> [WHAT YOU WILL DO] Stop after the line with "утро человек будет"; until then, please copy every line of the records word for word from the first.

Records drawn from a dataset:
>>>>
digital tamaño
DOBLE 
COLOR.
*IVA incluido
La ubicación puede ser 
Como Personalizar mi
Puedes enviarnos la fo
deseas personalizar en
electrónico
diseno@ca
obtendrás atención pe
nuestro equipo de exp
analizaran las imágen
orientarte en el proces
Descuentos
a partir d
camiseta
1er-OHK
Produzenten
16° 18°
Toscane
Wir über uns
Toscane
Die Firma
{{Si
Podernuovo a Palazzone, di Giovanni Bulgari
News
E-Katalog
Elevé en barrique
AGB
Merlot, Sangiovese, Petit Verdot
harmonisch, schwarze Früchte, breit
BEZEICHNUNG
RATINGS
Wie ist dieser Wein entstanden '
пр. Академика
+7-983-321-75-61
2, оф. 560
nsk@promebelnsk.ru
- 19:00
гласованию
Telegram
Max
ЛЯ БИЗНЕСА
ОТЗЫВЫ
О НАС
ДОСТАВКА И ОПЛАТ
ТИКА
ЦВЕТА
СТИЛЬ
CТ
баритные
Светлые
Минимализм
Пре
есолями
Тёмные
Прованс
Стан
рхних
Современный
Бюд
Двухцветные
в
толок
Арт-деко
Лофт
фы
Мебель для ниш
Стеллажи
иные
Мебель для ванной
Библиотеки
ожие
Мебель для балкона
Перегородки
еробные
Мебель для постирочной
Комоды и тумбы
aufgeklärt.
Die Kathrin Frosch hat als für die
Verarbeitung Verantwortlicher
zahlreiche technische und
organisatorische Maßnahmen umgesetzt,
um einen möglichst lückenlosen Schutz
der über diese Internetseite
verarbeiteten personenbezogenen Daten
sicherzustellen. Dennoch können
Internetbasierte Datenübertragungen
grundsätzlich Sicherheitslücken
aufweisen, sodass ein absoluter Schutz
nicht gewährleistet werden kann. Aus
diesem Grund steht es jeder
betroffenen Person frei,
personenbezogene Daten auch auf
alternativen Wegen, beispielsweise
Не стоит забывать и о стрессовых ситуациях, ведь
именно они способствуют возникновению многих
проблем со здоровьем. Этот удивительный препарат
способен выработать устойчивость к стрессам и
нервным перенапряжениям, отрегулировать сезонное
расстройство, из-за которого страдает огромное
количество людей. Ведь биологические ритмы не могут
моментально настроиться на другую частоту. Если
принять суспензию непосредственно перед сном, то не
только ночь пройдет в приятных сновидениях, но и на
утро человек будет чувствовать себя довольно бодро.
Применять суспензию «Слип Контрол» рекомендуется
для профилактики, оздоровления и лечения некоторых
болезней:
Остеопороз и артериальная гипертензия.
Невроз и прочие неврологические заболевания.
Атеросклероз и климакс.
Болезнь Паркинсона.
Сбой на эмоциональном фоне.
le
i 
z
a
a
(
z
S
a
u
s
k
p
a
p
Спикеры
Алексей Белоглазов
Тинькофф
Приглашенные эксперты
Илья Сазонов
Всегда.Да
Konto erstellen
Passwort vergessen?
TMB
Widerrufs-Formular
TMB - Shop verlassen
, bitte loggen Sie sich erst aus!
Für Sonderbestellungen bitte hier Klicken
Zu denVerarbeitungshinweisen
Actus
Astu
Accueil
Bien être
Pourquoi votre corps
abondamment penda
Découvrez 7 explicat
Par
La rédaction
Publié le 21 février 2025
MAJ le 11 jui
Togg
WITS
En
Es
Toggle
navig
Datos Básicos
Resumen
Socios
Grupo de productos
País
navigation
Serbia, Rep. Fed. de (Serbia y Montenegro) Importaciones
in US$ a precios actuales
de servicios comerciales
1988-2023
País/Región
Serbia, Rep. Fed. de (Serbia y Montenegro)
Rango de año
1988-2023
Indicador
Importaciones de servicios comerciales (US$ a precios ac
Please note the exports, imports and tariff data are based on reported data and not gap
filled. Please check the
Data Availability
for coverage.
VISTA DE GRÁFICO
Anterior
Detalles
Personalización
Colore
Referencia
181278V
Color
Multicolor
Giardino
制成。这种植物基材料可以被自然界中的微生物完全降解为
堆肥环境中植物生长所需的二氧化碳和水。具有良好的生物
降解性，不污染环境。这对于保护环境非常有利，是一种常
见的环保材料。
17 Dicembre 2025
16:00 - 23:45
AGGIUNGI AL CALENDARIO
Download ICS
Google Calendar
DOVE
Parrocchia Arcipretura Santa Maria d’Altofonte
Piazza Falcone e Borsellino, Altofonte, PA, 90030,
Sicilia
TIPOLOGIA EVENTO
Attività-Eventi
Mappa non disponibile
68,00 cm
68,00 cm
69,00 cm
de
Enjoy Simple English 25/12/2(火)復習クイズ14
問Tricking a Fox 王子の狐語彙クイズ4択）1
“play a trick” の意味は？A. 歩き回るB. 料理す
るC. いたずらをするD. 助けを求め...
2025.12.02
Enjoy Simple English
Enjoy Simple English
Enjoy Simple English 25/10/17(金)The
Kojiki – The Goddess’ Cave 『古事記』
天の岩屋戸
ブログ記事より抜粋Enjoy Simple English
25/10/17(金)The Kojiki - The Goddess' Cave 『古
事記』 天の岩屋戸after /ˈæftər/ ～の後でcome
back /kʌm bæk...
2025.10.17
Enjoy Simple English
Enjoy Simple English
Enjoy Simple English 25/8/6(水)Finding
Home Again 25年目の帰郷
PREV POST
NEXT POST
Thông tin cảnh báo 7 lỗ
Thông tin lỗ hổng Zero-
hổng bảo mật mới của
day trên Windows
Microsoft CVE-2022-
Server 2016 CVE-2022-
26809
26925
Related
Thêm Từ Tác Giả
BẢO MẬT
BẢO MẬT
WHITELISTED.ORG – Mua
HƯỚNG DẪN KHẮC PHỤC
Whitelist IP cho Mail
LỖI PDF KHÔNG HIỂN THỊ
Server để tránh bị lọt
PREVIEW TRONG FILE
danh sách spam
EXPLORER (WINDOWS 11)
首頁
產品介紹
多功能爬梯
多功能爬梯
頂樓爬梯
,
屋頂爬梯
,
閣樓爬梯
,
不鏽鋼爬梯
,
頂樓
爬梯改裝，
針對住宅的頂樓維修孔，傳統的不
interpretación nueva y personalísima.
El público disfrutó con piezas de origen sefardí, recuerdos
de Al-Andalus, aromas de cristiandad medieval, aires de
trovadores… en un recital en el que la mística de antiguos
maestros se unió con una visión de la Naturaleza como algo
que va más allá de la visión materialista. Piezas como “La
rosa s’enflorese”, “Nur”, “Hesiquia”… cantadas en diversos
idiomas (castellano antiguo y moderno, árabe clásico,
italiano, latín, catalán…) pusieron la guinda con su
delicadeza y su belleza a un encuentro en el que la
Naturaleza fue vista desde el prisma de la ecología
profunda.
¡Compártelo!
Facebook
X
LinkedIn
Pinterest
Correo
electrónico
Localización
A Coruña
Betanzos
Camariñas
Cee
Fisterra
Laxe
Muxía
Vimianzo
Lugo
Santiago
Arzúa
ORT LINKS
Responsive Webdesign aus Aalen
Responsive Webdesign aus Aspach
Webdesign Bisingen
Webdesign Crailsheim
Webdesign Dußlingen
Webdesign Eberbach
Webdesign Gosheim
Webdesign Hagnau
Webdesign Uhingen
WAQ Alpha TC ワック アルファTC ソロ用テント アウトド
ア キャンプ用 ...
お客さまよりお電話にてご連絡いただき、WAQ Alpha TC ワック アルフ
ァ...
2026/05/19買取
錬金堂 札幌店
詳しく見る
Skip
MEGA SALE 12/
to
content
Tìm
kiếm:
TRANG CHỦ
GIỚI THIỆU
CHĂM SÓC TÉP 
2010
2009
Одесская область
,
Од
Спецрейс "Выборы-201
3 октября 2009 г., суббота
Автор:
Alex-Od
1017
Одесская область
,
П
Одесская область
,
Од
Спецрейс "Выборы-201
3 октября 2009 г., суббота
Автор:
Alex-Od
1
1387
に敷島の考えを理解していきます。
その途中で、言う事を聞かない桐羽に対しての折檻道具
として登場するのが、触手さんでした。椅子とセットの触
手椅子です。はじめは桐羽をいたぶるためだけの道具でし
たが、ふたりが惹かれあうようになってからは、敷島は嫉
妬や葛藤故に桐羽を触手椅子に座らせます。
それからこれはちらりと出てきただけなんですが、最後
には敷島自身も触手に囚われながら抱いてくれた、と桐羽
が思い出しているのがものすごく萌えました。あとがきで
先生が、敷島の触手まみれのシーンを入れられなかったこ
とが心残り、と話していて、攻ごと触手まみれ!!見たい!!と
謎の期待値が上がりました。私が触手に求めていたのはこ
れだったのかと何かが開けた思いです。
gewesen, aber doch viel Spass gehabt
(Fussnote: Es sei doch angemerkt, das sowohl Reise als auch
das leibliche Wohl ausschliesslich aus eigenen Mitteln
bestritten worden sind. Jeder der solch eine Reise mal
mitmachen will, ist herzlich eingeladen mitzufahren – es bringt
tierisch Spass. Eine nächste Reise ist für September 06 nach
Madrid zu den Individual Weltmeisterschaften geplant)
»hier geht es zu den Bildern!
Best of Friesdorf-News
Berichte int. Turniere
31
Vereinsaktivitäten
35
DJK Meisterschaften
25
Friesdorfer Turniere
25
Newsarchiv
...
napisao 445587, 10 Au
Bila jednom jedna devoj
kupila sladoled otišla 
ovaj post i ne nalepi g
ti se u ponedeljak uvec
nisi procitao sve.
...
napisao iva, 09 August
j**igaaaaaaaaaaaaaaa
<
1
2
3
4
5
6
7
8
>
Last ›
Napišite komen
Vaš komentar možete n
<<<<
> [RESULT BELOW]
digital tamaño
DOBLE 
COLOR.
*IVA incluido
La ubicación puede ser 
Como Personalizar mi
Puedes enviarnos la fo
deseas personalizar en
electrónico
diseno@ca
obtendrás atención pe
nuestro equipo de exp
analizaran las imágen
orientarte en el proces
Descuentos
a partir d
camiseta
1er-OHK
Produzenten
16° 18°
Toscane
Wir über uns
Toscane
Die Firma
{{Si
Podernuovo a Palazzone, di Giovanni Bulgari
News
E-Katalog
Elevé en barrique
AGB
Merlot, Sangiovese, Petit Verdot
harmonisch, schwarze Früchte, breit
BEZEICHNUNG
RATINGS
Wie ist dieser Wein entstanden '
пр. Академика
+7-983-321-75-61
2, оф. 560
nsk@promebelnsk.ru
- 19:00
гласованию
Telegram
Max
ЛЯ БИЗНЕСА
ОТЗЫВЫ
О НАС
ДОСТАВКА И ОПЛАТ
ТИКА
ЦВЕТА
СТИЛЬ
CТ
баритные
Светлые
Минимализм
Пре
есолями
Тёмные
Прованс
Стан
рхних
Современный
Бюд
Двухцветные
в
толок
Арт-деко
Лофт
фы
Мебель для ниш
Стеллажи
иные
Мебель для ванной
Библиотеки
ожие
Мебель для балкона
Перегородки
еробные
Мебель для постирочной
Комоды и тумбы
aufgeklärt.
Die Kathrin Frosch hat als für die
Verarbeitung Verantwortlicher
zahlreiche technische und
organisatorische Maßnahmen umgesetzt,
um einen möglichst lückenlosen Schutz
der über diese Internetseite
verarbeiteten personenbezogenen Daten
sicherzustellen. Dennoch können
Internetbasierte Datenübertragungen
grundsätzlich Sicherheitslücken
aufweisen, sodass ein absoluter Schutz
nicht gewährleistet werden kann. Aus
diesem Grund steht es jeder
betroffenen Person frei,
personenbezogene Daten auch auf
alternativen Wegen, beispielsweise
Не стоит забывать и о стрессовых ситуациях, ведь
именно они способствуют возникновению многих
проблем со здоровьем. Этот удивительный препарат
способен выработать устойчивость к стрессам и
нервным перенапряжениям, отрегулировать сезонное
расстройство, из-за которого страдает огромное
количество людей. Ведь биологические ритмы не могут
моментально настроиться на другую частоту. Если
принять суспензию непосредственно перед сном, то не
только ночь пройдет в приятных сновидениях, но и на
утро человек будет чувствовать себя довольно бодро.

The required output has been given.